What to work on. Each line below from the one containing "Journal Letters" through the one containing "El seguimiento del" is to be given again exactly, and no line outside that span.

Provided information.
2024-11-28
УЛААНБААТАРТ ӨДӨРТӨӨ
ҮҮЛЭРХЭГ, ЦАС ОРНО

--

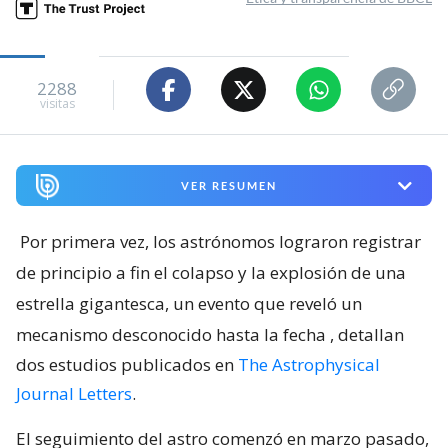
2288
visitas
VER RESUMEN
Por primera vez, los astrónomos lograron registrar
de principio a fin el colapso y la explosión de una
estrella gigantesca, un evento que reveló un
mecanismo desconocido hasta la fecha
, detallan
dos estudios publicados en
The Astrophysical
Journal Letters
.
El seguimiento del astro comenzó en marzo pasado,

Result of this task.
Journal Letters
.
El seguimiento del astro comenzó en marzo pasado,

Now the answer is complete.